Search the records for the string "label" and report how many lines contain it, with nothing else.

● ● ● ●

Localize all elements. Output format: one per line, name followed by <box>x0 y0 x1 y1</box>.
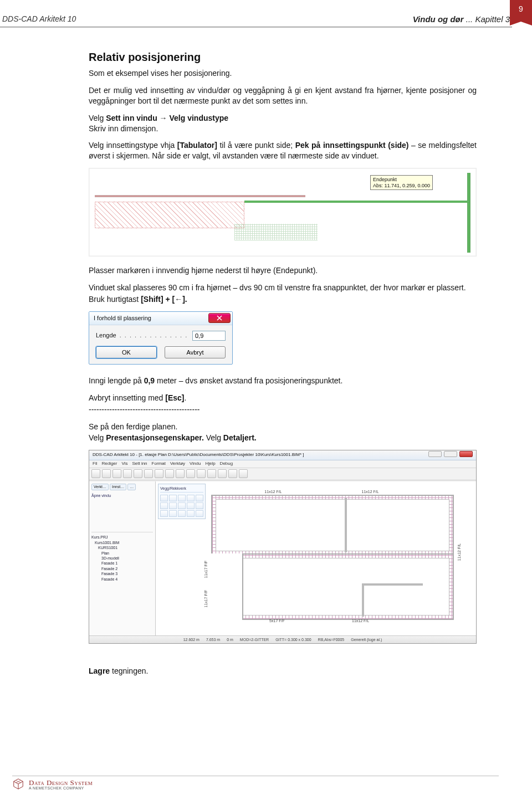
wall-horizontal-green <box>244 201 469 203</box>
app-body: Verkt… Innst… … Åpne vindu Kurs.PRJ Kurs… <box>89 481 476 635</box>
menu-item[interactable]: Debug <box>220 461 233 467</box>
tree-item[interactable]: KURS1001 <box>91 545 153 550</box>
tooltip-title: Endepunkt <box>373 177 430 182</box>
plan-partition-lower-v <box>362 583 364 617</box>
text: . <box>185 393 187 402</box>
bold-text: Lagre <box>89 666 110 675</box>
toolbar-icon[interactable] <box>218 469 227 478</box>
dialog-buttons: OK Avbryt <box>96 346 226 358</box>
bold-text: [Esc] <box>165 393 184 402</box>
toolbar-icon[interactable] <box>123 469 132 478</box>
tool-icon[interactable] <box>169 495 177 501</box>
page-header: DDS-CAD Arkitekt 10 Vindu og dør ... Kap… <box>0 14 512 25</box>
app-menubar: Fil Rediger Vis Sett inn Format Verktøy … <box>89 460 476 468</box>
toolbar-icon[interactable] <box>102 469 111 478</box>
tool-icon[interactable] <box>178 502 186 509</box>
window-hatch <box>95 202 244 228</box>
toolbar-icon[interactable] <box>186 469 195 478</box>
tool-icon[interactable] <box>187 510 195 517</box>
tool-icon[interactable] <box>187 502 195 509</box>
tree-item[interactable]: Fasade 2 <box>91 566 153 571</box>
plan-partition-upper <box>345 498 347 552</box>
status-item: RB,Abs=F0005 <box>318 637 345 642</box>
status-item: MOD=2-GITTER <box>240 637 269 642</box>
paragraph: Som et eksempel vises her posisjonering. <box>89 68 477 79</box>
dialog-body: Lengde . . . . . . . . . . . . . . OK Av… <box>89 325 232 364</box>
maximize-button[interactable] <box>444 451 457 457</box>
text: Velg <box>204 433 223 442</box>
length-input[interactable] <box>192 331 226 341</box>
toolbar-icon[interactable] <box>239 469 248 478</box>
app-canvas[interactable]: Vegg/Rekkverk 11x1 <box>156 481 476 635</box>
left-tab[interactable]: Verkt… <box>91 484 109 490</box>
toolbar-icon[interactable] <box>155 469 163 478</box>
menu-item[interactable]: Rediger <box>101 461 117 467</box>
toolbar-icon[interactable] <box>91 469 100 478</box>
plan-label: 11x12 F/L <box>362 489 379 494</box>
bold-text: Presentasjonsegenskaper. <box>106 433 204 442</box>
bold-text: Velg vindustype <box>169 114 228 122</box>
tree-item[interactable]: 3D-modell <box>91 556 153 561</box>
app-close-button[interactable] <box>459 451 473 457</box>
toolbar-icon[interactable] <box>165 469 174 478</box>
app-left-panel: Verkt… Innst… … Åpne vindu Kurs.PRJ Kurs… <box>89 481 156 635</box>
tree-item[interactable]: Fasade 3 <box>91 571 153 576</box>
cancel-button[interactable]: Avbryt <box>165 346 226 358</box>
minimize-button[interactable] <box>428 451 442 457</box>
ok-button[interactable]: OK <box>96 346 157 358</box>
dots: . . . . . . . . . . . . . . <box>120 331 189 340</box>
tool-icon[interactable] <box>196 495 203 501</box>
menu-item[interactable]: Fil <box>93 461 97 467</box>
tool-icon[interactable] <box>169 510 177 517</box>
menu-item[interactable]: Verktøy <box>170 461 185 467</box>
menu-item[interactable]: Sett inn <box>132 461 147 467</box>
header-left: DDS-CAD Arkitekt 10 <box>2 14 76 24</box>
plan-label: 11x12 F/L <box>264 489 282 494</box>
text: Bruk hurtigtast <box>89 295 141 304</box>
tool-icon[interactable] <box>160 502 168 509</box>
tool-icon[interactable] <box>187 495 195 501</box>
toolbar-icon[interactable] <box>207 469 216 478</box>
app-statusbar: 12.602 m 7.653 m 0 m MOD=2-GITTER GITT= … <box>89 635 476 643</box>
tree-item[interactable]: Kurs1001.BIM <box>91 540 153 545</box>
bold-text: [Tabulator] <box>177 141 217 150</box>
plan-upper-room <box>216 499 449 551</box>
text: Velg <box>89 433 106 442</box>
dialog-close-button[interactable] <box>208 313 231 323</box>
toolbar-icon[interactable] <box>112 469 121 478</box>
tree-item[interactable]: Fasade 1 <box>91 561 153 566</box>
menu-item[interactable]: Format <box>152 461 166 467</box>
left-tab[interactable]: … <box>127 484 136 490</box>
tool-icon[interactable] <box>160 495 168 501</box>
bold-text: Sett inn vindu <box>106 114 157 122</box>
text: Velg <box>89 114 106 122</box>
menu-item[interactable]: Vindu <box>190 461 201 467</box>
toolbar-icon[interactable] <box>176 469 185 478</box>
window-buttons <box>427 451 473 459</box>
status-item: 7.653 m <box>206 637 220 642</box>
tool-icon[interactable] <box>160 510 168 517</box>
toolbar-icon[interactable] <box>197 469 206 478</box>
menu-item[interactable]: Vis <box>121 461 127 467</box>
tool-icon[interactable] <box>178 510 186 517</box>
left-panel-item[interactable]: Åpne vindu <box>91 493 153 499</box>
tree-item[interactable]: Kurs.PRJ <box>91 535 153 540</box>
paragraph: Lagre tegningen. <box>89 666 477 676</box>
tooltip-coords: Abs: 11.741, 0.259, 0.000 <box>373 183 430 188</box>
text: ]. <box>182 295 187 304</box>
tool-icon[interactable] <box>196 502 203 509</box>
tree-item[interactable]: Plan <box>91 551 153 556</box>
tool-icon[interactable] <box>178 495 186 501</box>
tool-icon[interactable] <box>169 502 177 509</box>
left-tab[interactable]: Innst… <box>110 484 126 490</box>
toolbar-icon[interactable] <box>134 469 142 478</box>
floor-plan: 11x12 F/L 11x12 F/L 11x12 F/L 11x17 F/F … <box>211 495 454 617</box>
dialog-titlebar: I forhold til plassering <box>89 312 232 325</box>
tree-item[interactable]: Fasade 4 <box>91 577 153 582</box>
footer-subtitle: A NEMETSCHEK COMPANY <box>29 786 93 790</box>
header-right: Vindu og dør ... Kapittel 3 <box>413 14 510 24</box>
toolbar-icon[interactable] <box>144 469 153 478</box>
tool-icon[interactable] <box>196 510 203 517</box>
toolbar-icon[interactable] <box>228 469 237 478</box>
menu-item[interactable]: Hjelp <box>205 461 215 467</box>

● ● ● ●

**Your response**
2